Alla vigilia della sfida di andata degli ottavi di finale di Champions League tra Atalanta e Bayern Monaco, a parlare in conferenza stampa con Raffaele Palladino è stato Mario Pasalic. Il centrocampista croato della Dea ha raccontato il momento della squadra, il proprio stato di forma e le sensazioni in vista di una partita storica per Bergamo e l’Atalanta. Ecco, di seguito, le sue dichiarazioni.

Cosa dovete portare voi veterani in una partita come questa?
“Noi più esperti dobbiamo portare soprattutto coraggio. Sappiamo di affrontare una delle squadre favorite per la vittoria finale. Dobbiamo goderci questa partita e fare di tutto per giocarla al meglio, perché rappresentiamo Bergamo e il calcio italiano”.

Che significato ha per te giocare la Champions League?
“Ho già disputato tante partite in Champions e so bene cosa significa giocare a questi livelli. Anche l’Atalanta negli ultimi anni ha accumulato grande esperienza in questa competizione. Domani cercheremo di dare il massimo”.

Cosa significa essere tra i giocatori con più presenze nella storia dell’Atalanta?
“Fin dal primo giorno mi sono trovato benissimo con i tifosi e con la città. Questo è il mio ottavo anno qui e posso dire di essere davvero felice. Quando sono arrivato pensavo potesse essere soltanto un altro prestito, invece poi l’Atalanta mi ha acquistato. Essere arrivato a questo traguardo mi rende molto orgoglioso”.

Quanto ha inciso la tua duttilità nel tuo percorso?
“Per me, più del ruolo, conta la mentalità. È importante quando giochi, ma anche quando non giochi: devi restare sempre pronto e concentrato per entrare in campo e dare il massimo”.

Hai affrontato diverse volte Harry Kane: che giocatore è?
“Ricordo una partita tra Under 21 di Croazia e Inghilterra, ma allora nessuno immaginava che sarebbe arrivato a questi livelli. Oggi, guardando il Bayern, non è solo un attaccante che segna tanto: fa anche assist, partecipa al gioco ed è molto completo. È sicuramente uno degli attaccanti più forti al mondo”.

Nel sorteggio Ivan Rakitic ha parlato molto bene di te.

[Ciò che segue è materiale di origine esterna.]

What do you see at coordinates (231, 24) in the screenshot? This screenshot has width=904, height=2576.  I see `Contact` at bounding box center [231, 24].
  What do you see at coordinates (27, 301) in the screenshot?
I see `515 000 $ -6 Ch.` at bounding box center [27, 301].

Senti di essere un punto di riferimento per questa squadra?
“Io cerco semplicemente di fare il mio lavoro nel miglior modo possibile. Dopo il sorteggio ci siamo sentiti con Rakitic: da quando sono arrivato in nazionale lui è sempre stato disponibile con me”.

Qual è stato il “click” da quando è arrivato Palladino?
“Sicuramente i risultati positivi. Arrivavamo da un periodo difficile in classifica, ma con lui sono tornate le vittorie. Quando vinci acquisti fiducia e questo ti dà la spinta per continuare a spingere ancora di più. Quando i risultati arrivano, tutto diventa più semplice”.